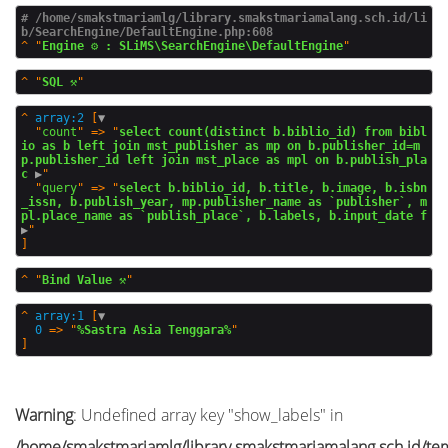
# /home/smakstmariamlg/library.smakstmariamalang.sch.id/li
b/SearchEngine/DefaultEngine.php:608
^
"
Engine ⚙️ : SLiMS\SearchEngine\DefaultEngine
^
"
SQL ⚒️
^
array:2
 [
▼
  "
count
" => "
select count(distinct b.biblio_id) from bibl
io as b left join mst_publisher as mp on b.publisher_id=m
p.publisher_id left join mst_place as mpl on b.publish_pla
c
 ▶
"

  "
query
" => "
select b.biblio_id, b.title, b.image, b.isbn
_issn, b.publish_year, mp.publisher_name as `publisher`, m
pl.place_name as `publish_place`, b.labels, b.input_date f
▶
^
"
Bind Value ⚒️
^
array:1
 [
▼
0
 => "
%Sastra Asia Tenggara%
Warning
: Undefined array key "show_labels" in
/home/smakstmariamlg/library.smakstmariamalang.sch.id/temp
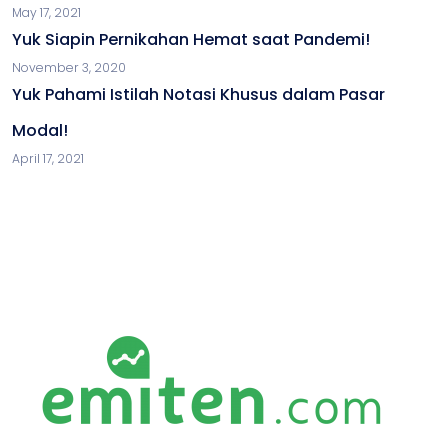
May 17, 2021
Yuk Siapin Pernikahan Hemat saat Pandemi!
November 3, 2020
Yuk Pahami Istilah Notasi Khusus dalam Pasar
Modal!
April 17, 2021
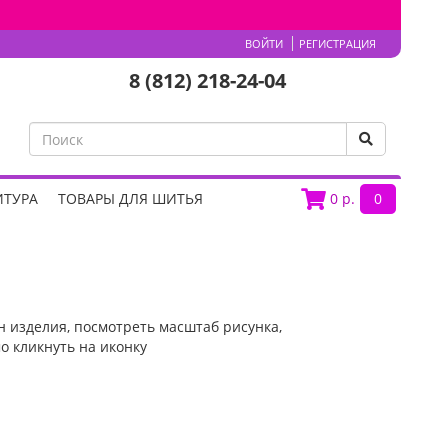
ВОЙТИ
РЕГИСТРАЦИЯ
8 (812) 218-24-04
ИТУРА
ТОВАРЫ ДЛЯ ШИТЬЯ
0
р.
0
 изделия, посмотреть масштаб рисунка,
о кликнуть на иконку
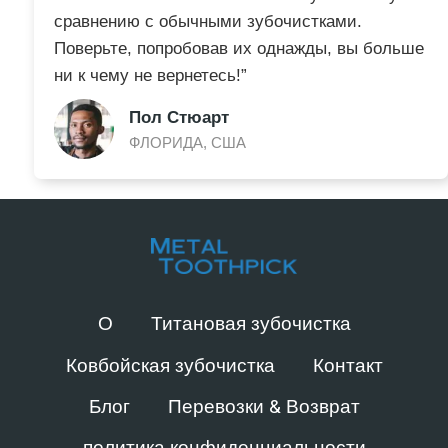
сравнению с обычными зубочистками.
Поверьте, попробовав их однажды, вы больше
ни к чему не вернетесь!”
Пол Стюарт
ФЛОРИДА, США
О
Титановая зубочистка
Ковбойская зубочистка
Контакт
Блог
Перевозки & Возврат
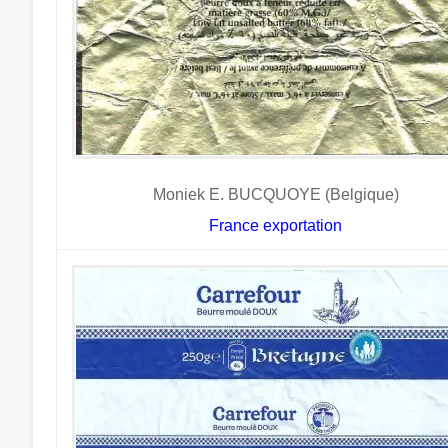
Moniek E. BUCQUOYE (Belgique)
France exportation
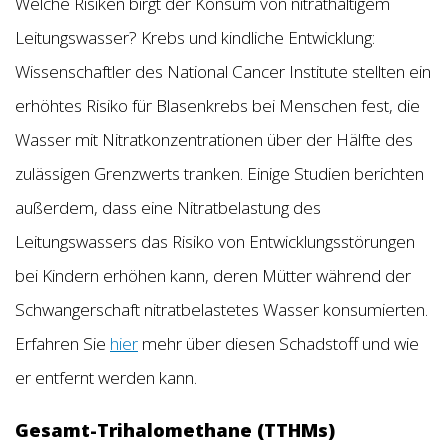
Welche Risiken birgt der Konsum von nitrathaltigem
Leitungswasser? Krebs und kindliche Entwicklung:
Wissenschaftler des National Cancer Institute stellten ein
erhöhtes Risiko für Blasenkrebs bei Menschen fest, die
Wasser mit Nitratkonzentrationen über der Hälfte des
zulässigen Grenzwerts tranken. Einige Studien berichten
außerdem, dass eine Nitratbelastung des
Leitungswassers das Risiko von Entwicklungsstörungen
bei Kindern erhöhen kann, deren Mütter während der
Schwangerschaft nitratbelastetes Wasser konsumierten.
Erfahren Sie
hier
mehr über diesen Schadstoff und wie
er entfernt werden kann.
Gesamt-Trihalomethane (TTHMs)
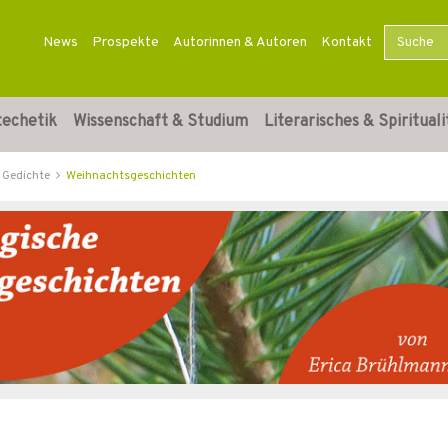
News
Prospekte
Autorinnen & Autoren
Kontakt
techetik
Wissenschaft & Studium
Literarisches & Spirituali
 Gedichte
Weihnachtsgeschichten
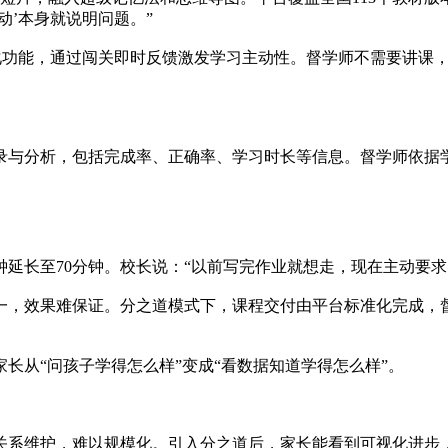
动’本身就说明问题。”
游戏化功能，通过闯关即时反馈激发学习主动性。督学师不需要讲课
与分析，包括完成率、正确率、学习时长等信息。督学师依据学情
延长至70分钟。校长说：“以前写完作业就想走，现在主动要求多
一，效果难保证。分之道模式下，课程交付由平台标准化完成，督
长从“问孩子学得怎么样”变成“看数据知道学得怎么样”。
关系维护，难以规模化。引入分之道后，家长能看到可视化进步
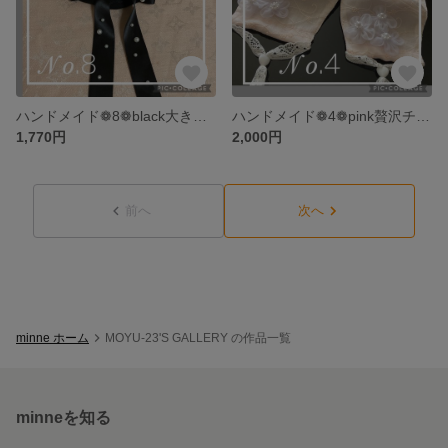
ハンドメイド❁8❁black大きなおリボンシュシュ❁キラキラシュシュ
ハンドメイド❁4❁pink贅沢チュールレース❁プリンセスマスク親子セット
1,770円
2,000円
前へ
次へ
minne ホーム
MOYU-23'S GALLERY の作品一覧
minneを知る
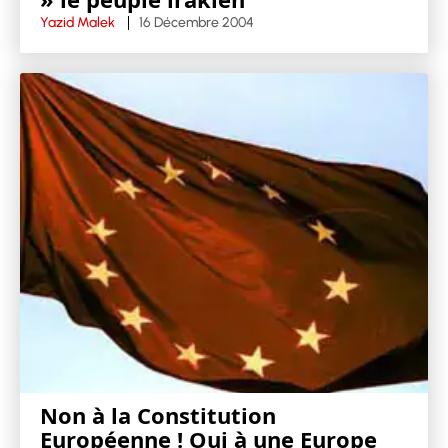
Yazid Malek
16 Décembre 2004
Non à la Constitution
Européenne ! Oui à une Europe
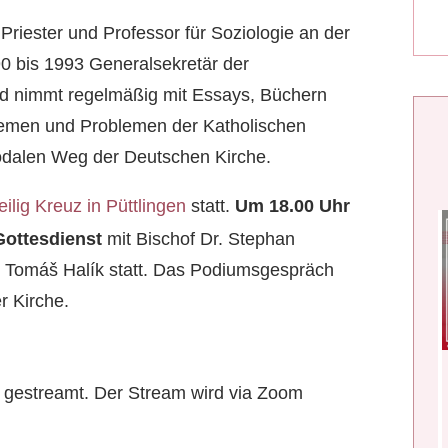
Priester und Professor für Soziologie an der
90 bis 1993 Generalsekretär der
d nimmt regelmäßig mit Essays, Büchern
Themen und Problemen der Katholischen
odalen Weg der Deutschen Kirche.
eilig Kreuz in Püttlingen
statt.
Um 18.00 Uhr
Gottesdienst
mit Bischof Dr. Stephan
 Tomáš Halík statt. Das Podiumsgespräch
r Kirche.
ne gestreamt. Der Stream wird via Zoom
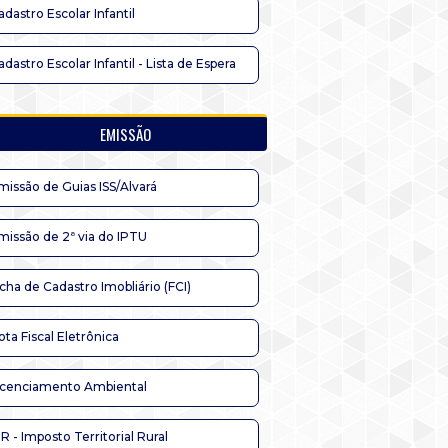
adastro Escolar Infantil
adastro Escolar Infantil - Lista de Espera
EMISSÃO
missão de Guias ISS/Alvará
missão de 2ª via do IPTU
icha de Cadastro Imobliário (FCI)
ota Fiscal Eletrônica
icenciamento Ambiental
TR - Imposto Territorial Rural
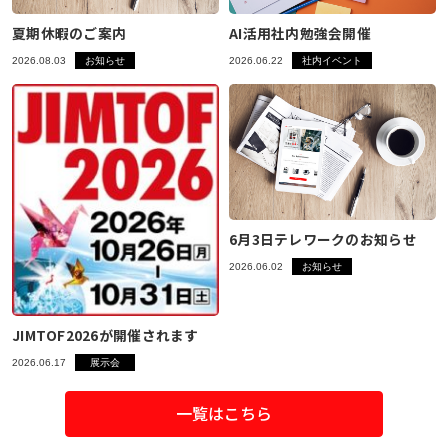
夏期休暇のご案内
AI活用社内勉強会開催
2026.08.03
お知らせ
2026.06.22
社内イベント
6月3日テレワークのお知らせ
2026.06.02
お知らせ
JIMTOF2026が開催されます
2026.06.17
展示会
一覧はこちら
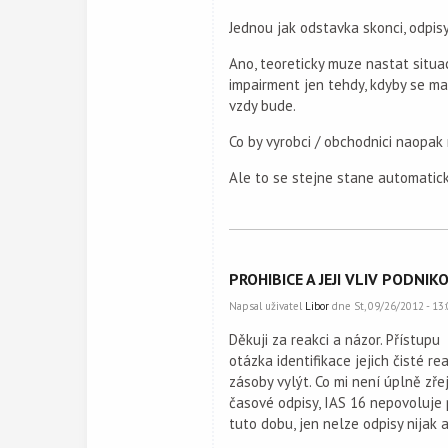
Jednou jak odstavka skonci, odpis
Ano, teoreticky muze nastat situa
impairment jen tehdy, kdyby se maj
vzdy bude.
Co by vyrobci / obchodnici naopak
Ale to se stejne stane automatic
PROHIBICE A JEJI VLIV PODNI
Napsal uživatel
Libor
dne St, 09/26/2012 - 13:
Děkuji za reakci a názor. Přístupu
otázka identifikace jejich čisté r
zásoby vylýt. Co mi není úplně zř
časové odpisy, IAS 16 nepovoluje 
tuto dobu, jen nelze odpisy nijak a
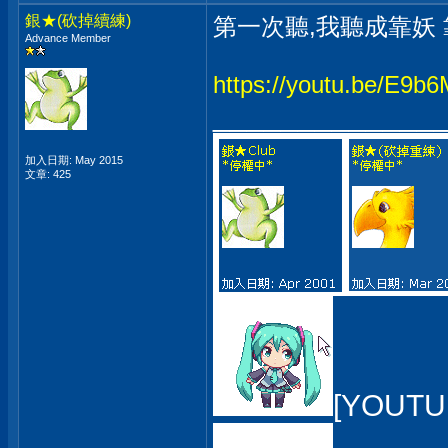
銀★(砍掉續練)
第一次聽,我聽成靠妖
Advance Member
https://youtu.be/E9
_____________
加入日期: May 2015
文章: 425
[YOUTU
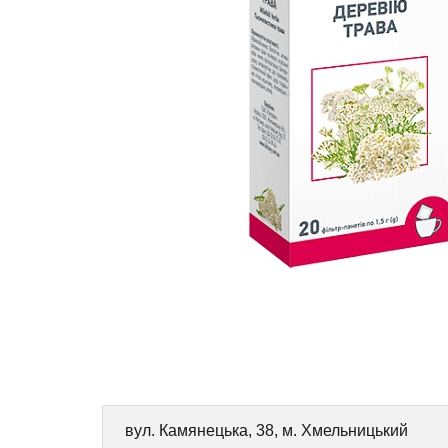
вул. Камянецька, 38, м. Хмельницький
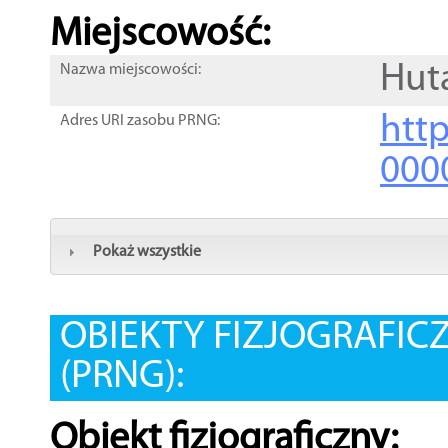
Miejscowość:
Hut
Nazwa miejscowości:
htt
Adres URI zasobu PRNG:
000
Pokaż wszystkie
OBIEKTY FIZJOGRAFIC
(PRNG):
Obiekt fizjograficzny:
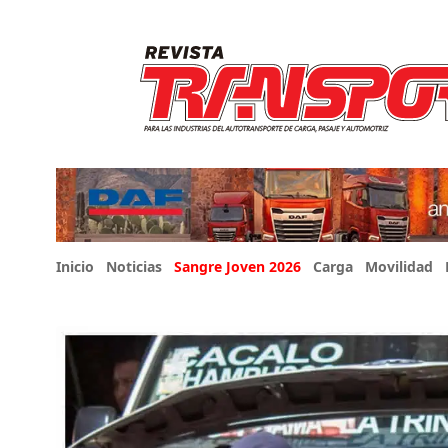
Inicio
Noticias
Sangre Joven 2026
Carga
Movilidad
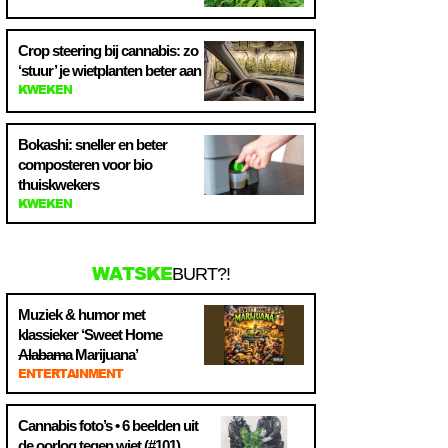
Crop steering bij cannabis: zo
‘stuur’ je wietplanten beter aan
KWEKEN
Bokashi: sneller en beter
composteren voor bio
thuiskwekers
KWEKEN
WATSKE
BURT?!
Muziek & humor met
klassieker ‘Sweet Home
Alabama
Marijuana’
ENTERTAINMENT
Cannabis foto’s • 6 beelden uit
de oorlog tegen wiet (#101)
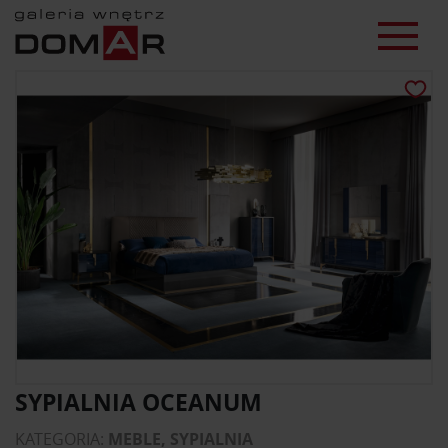
SYPIALNIA OCEANUM
KATEGORIA:
MEBLE, SYPIALNIA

▶ **Work instruction**
Write out each line of the data that holds the string "Escolar".

▶ **Solved exercise**
adastro Escolar Infantil
adastro Escolar Infantil - Lista de Espera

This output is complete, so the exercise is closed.